During Daisy Makeig Jones’s training years at Wedgwood, the factory began experimentation to create powder-blue, or bleu soufflé, wares. It took for its model 18th-century Chinese porcelains with a chuiqing (‘blown blue’) glaze and gilded designs. In order to achieve an air-brushed effect, artisans at the Jingdezhen kilns blew powdered cobalt onto unglazed biscuit through a bamboo shoot that had a piece of very thin silk gauze at the end. A second firing secured the powder onto the piece.

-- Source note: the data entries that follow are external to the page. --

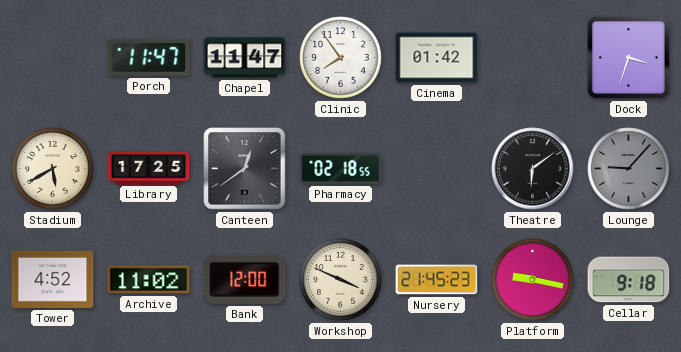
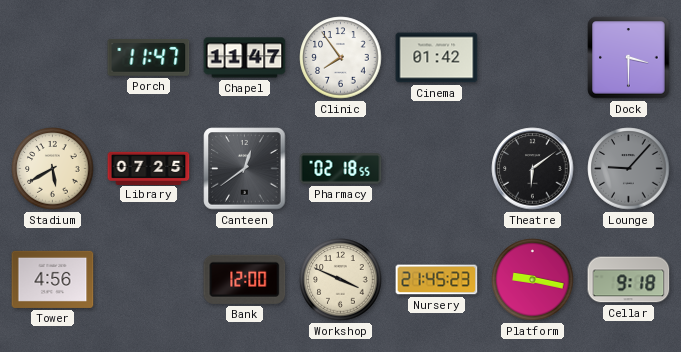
Dock: 3:33 -> 3:30
Library: 17:25 -> 07:25
Tower: 4:52 -> 4:56
Archive: 11:02 -> none
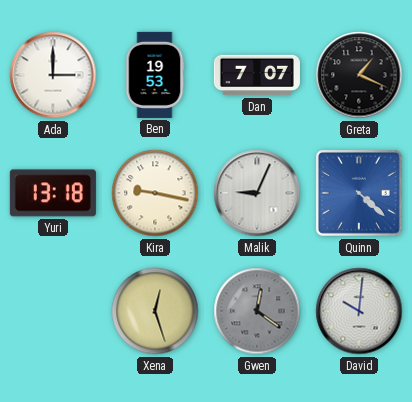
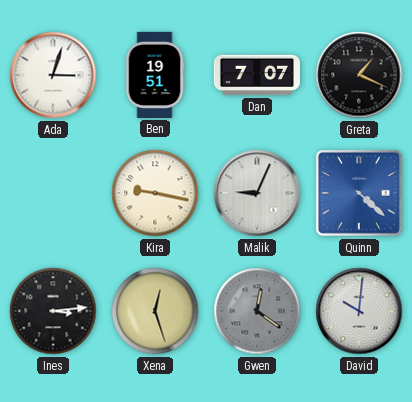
Ada: 3:00 -> 3:03
Ben: 19:53 -> 19:51
Yuri: 13:18 -> none
Ines: none -> 3:14
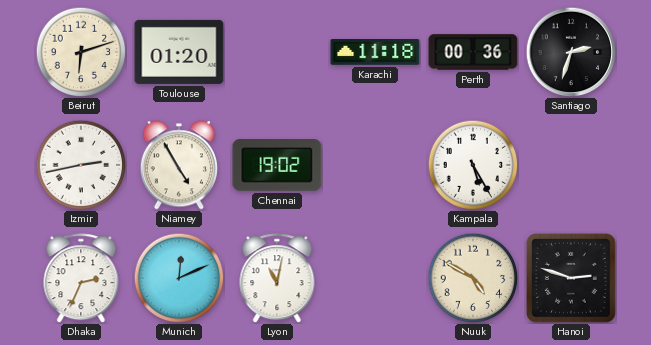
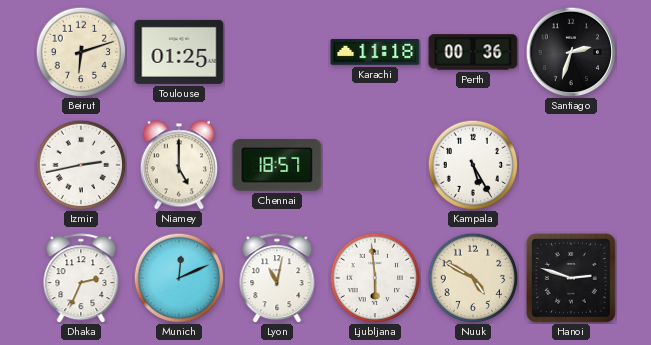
Toulouse: 01:20 -> 01:25
Niamey: 4:55 -> 5:00
Chennai: 19:02 -> 18:57
Ljubljana: none -> 5:59
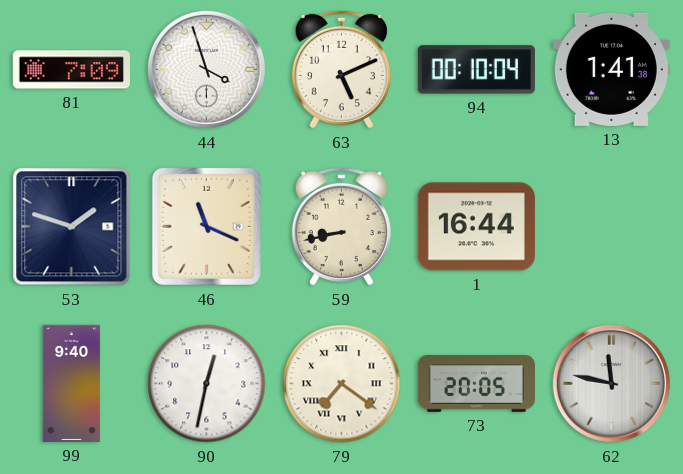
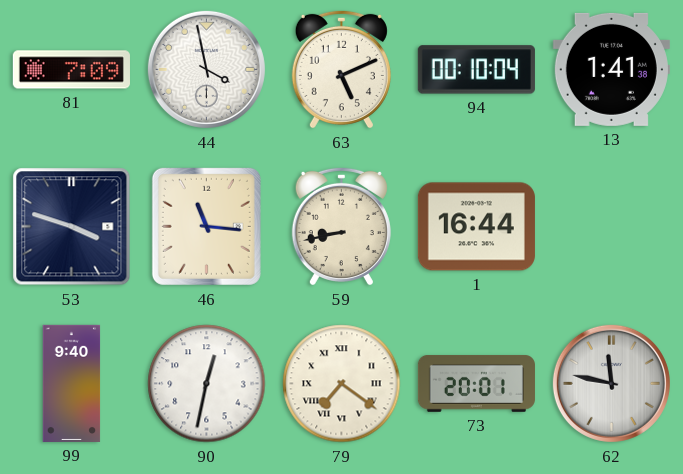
44: 3:57 -> 3:58
53: 1:48 -> 3:48
46: 11:19 -> 11:16
73: 20:05 -> 20:01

Chinese powder-blue wares were popular in both the Middle East and in Europe, there reserved for the homes of the upper class.
At Wedgwood, a team of the company’s four leading figures was tasked with recreating the Chinese powder-blue glaze for a middle-class market of consumers. The group, comprised of John Goodwin, James Hodgkiss, George Adams, and Bernard Moore, borrowed an 18th-century Chinese bleu soufflé piece from the Victoria & Albert Museum for thorough research and imitation.
By 1912, the men were able to replicate Chinese bleu soufflé by stippling cobalt on a glazed surface with a sponge; commercial production of powder-blue ware began in August of that year. In a stroke of kismet, Daisy Makeig-Jones’s studio was next to that of James Hodgkiss, one of the lead designers tasked with replicating the Chinese bleu soufflé. Thus she was able to observe first hand many of the experiments to develop Wedgwood powder blue (which came in handy while developing her own Lustre line) and even add some of her own designs to the powder blue wares.
An example can be seen in this potpourri jar. The exterior features the Kangxi tianlong, or ‘Celestial Dragon’, as it was called in the Wedgwood factory, floating above a sea of stylized clouds. Scale-like gilding on the jar’s handles and knob accents the dragon imagery. Accompanying the tianlong are flaming Sacred Pearls, which were believed to grant wishes. Further adding to the jar’s sense of mysticism is its function as a potpourri: one might imagine heavy incense billowing out as invisible clouds of smoke. A Greek-key border around the jar’s opening and a floral border encircling the lid rim lend an eclectic air to this unique piece, which shows Wedgwood’s mastery of the powder blue aesthetic.